We need to define two functions:
- a postprocess function that does the post processing of a prediction
- A compute_metrics function that takes as input an prediction and output the mean score of that prediction?

the compute metrics functions alwas takes a tuple of 

In [23]:
def postprocess_text(preds, labels):
        preds = [pred.strip() for pred in preds]
        labels = [label.strip() for label in labels]

        # rougeLSum expects newline after each sentence
        # preds = ["\n".join(nltk.sent_tokenize(pred)) for pred in preds]
        # labels = ["\n".join(nltk.sent_tokenize(label)) for label in labels]

        return preds, labels

In [24]:
def compute_metrics(eval_preds):
    preds, labels = eval_preds
    if isinstance(preds, tuple):
        preds = preds[0]
        
    # Replace -100s used for padding as we can't decode them
    preds = np.where(preds != -100, preds, tokenizer.pad_token_id)
    decoded_preds = tokenizer.batch_decode(preds, skip_special_tokens=True)
    labels = np.where(labels != -100, labels, tokenizer.pad_token_id)
    decoded_labels = tokenizer.batch_decode(labels, skip_special_tokens=True)

    # Some simple post-processing
    decoded_preds, decoded_labels = postprocess_text(decoded_preds, decoded_labels)

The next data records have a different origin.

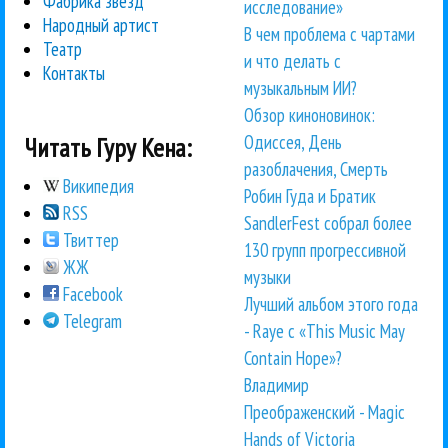
Фабрика звезд
исследование»
Народный артист
В чем проблема с чартами
Театр
и что делать с
Контакты
музыкальным ИИ?
Обзор киноновинок:
Одиссея, День
Читать Гуру Кена:
разоблачения, Смерть
Википедия
Робин Гуда и Братик
RSS
SandlerFest собрал более
Твиттер
130 групп прогрессивной
ЖЖ
музыки
Facebook
Лучший альбом этого года
Telegram
- Raye с «This Music May
Contain Hope»?
Владимир
Преображенский - Magic
Hands of Victoria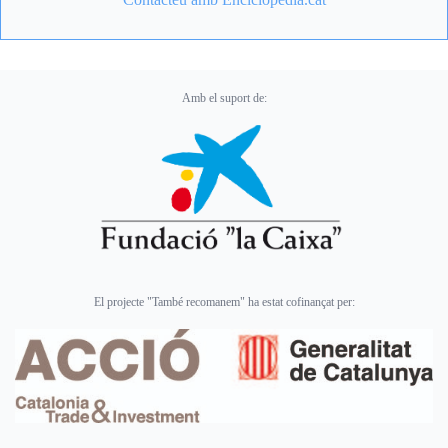
Amb el suport de:
El projecte "També recomanem" ha estat cofinançat per: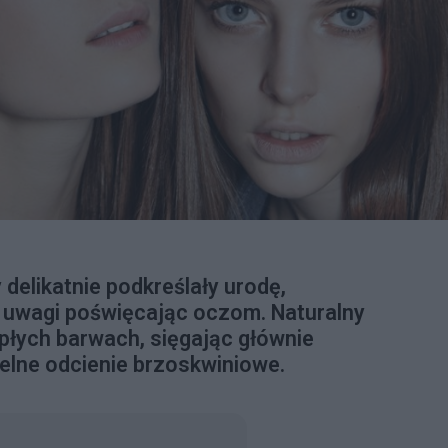
 delikatnie podkreślały urodę,
 uwagi poświęcając oczom. Naturalny
łych barwach, sięgając głównie
telne odcienie brzoskwiniowe.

    result = metric.compute(predictions=decoded_preds, references=decoded_labels, use_stemmer=False)
    result = {k: round(v * 100, 4) for k, v in result.items()} # rounds all metric values to 4 numvers behind the comma
    prediction_lens = [np.count_nonzero(pred != tokenizer.pad_token_id) for pred in preds]
    result["gen_len"] = np.mean(prediction_lens) # mean length of the generated sequences
    return result

# Setting up trainer

In [25]:
training_arguments = Seq2SeqTrainingArguments(
        output_dir=config['output_dir'],
        per_device_train_batch_size=config['per_device_train_batch_size'],
        gradient_accumulation_steps=config['gradient_accumulation_steps'],
        optim=config['optim'],
        save_steps=config['save_steps'],
        logging_steps=config['logging_steps'],
        learning_rate=config['learning_rate'],
        fp16=config['fp16'],
        bf16=config['bf16'],
        max_grad_norm=config['max_grad_norm'],
        max_steps=config['max_steps'],
        warmup_ratio=config['warmup_ratio'],
        group_by_length=config['group_by_length'],
        lr_scheduler_type=config['lr_scheduler_type'],
        predict_with_generate=True,
        save_total_limit=2,
        save_strategy='steps',
        load_best_model_at_end=True,
        do_eval=config['do_eval'],
        evaluation_strategy=config['evaluation_strategy'],
        eval_steps=config['eval_steps']
    )

In [26]:
data_collator = DataCollatorForSeq2Seq(
        tokenizer,
        model=model,
        label_pad_token_id=-100,
        pad_to_multiple_of=8 if config['fp16'] else None,
    )

In [27]:
trainer = Seq2SeqTrainer(
        model=model,
        train_dataset=train_dataset,
        eval_dataset=eval_dataset,
        tokenizer=tokenizer,
        data_collator=data_collator,
        compute_metrics=compute_metrics,
        args=training_arguments,
    )

# Training

In [29]:
trainer.train()

You're using a T5TokenizerFast tokenizer. Please note that with a fast tokenizer, using the `__call__` method is faster than using a method to encode the text followed by a call to the `pad` method to get a padded encoding.


Step,Training Loss,Validation Loss,Rouge1,Rouge2,Rougel,Rougelsum,Gen Len
4,No log,9.560709,7.4093,1.646,7.049,7.0715,19.0




ValueError: You are trying to save a non contiguous tensor: `encoder.block.0.layer.0.SelfAttention.q.weight` which is not allowed. It either means you are trying to save tensors which are reference of each other in which case it's recommended to save only the full tensors, and reslice at load time, or simply call `.contiguous()` on your tensor to pack it before saving.